Sadmisselle Posted January 30, 2013 Posted January 30, 2013 Yes, I am counting the hours. I am that pathetic. Monday he talked to me, "apologized" injust a way... told me "this is the most respect you'll ever get out of me again." Yesterday my dumb a** thought talking to him was a good idea. He apparently unblocked me because he responded right away. "I know you didn't deserve any of this. I just want you to hate me so I can stop hurting you. I haven't eaten since Thursday. I feel like giving up." And then I say something and he blocks me again. Seriously? I KNOW i shouldn't talk to him. I know that yet I cannot let him go. It's been6a days since the breakup. 4 days since I found out he had slept with some other girl... but I am getting worse . Why do i care that he feels like giving up? Why am i worried about how he is at all? I think i just enjoy this pain or something because this is not normal. I am not going to try talking to him again. But he ALWAYS comes back. And I don't know what I am more afraid of. Him coming back and my reaction to it... or him not coming back at all? Clearly, i am pathetic.

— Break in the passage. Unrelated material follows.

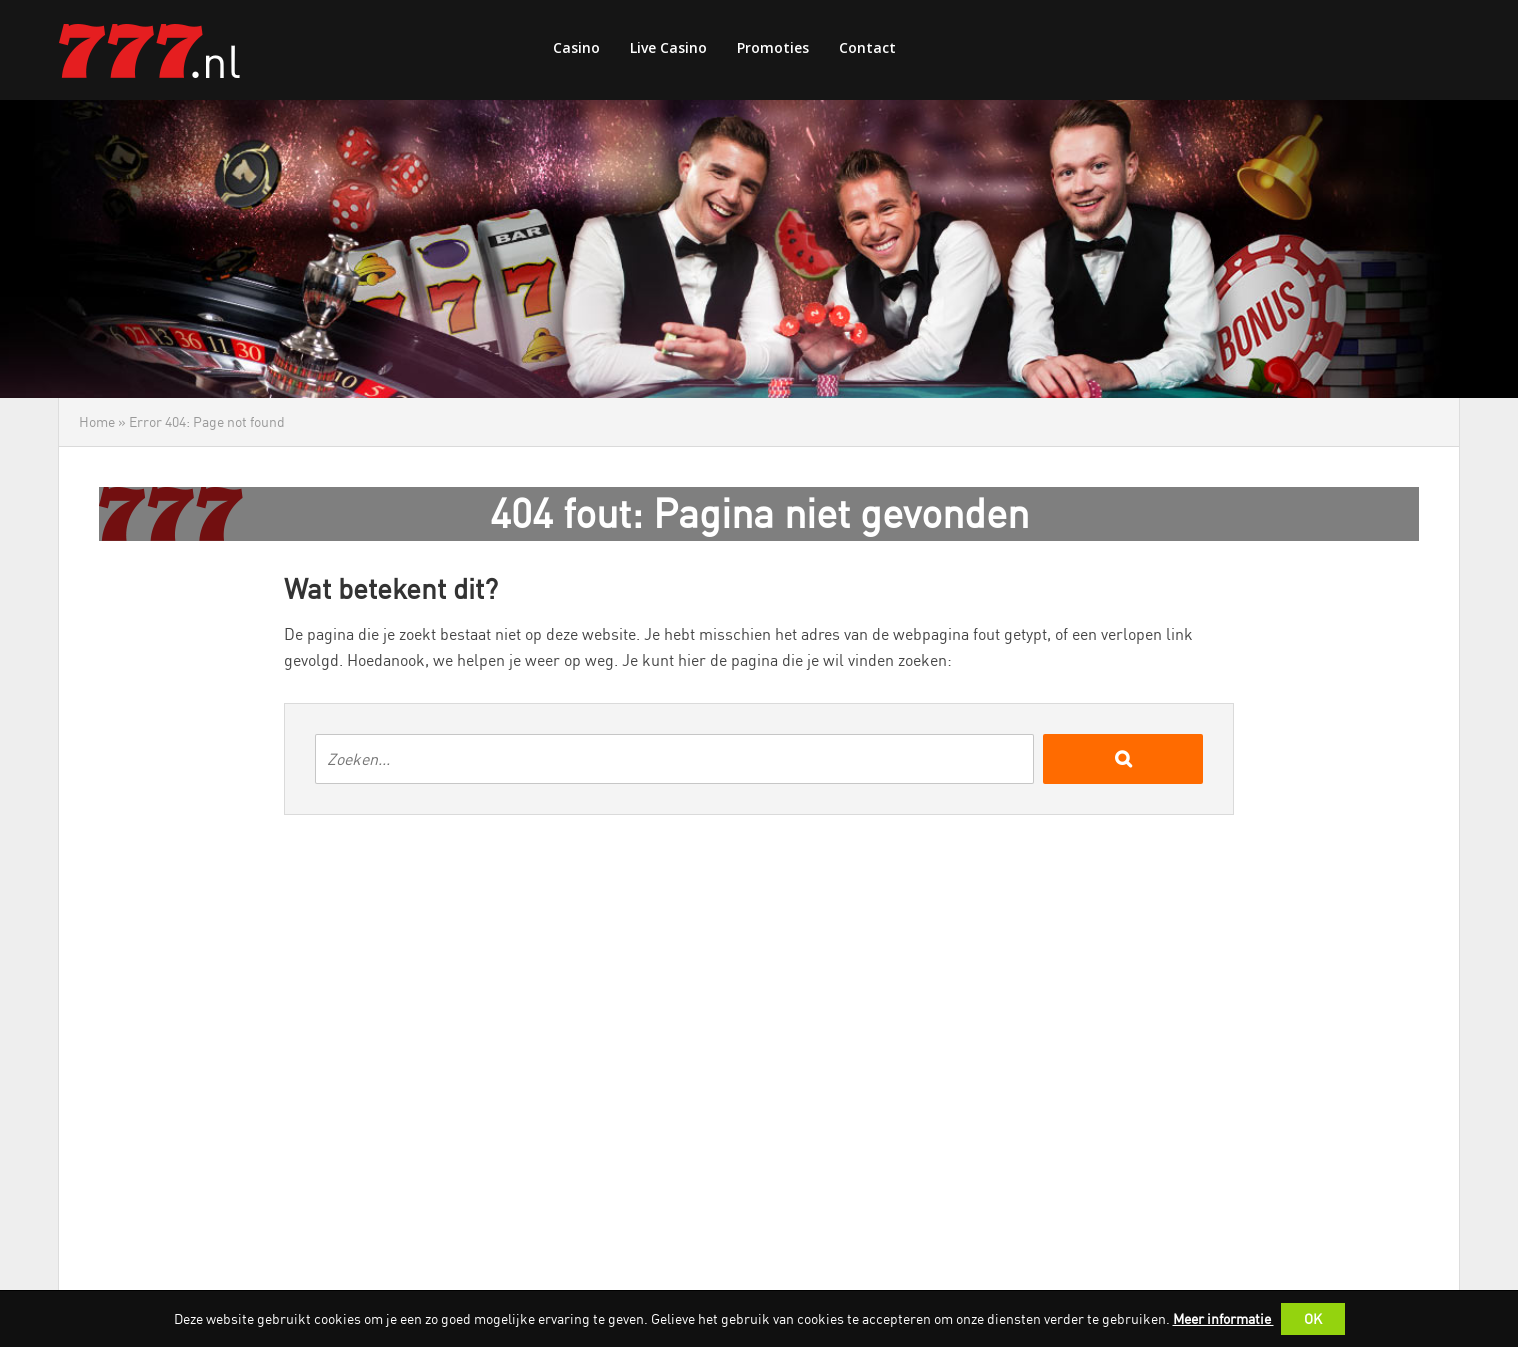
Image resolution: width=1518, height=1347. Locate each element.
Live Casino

Own Worst Enemy Posted January 30, 2013 Posted January 30, 2013 You just love him. And that takes time to unroot itself and for you to heal the pain of detaching. We're all going through the same thing. That is a helpful thought when not much else is x 1
Author Sadmisselle Posted January 31, 2013 Author Posted January 31, 2013 You just love him. And that takes time to unroot itself and for you to heal the pain of detaching. We're all going through the same thing. That is a helpful thought when not much else is x Well I want it to end now. I WANT to feel normal now. Apparently in my chemically induced sleep state last night I thought messaging him I miss you was appropriate. Obviously not since I got no reply and then heard about it from his best friend. I'm not doing well at all. I can't sleep. I never eat. I lay in bed and cry. That is my life now and i absolutely hate who i am becoming.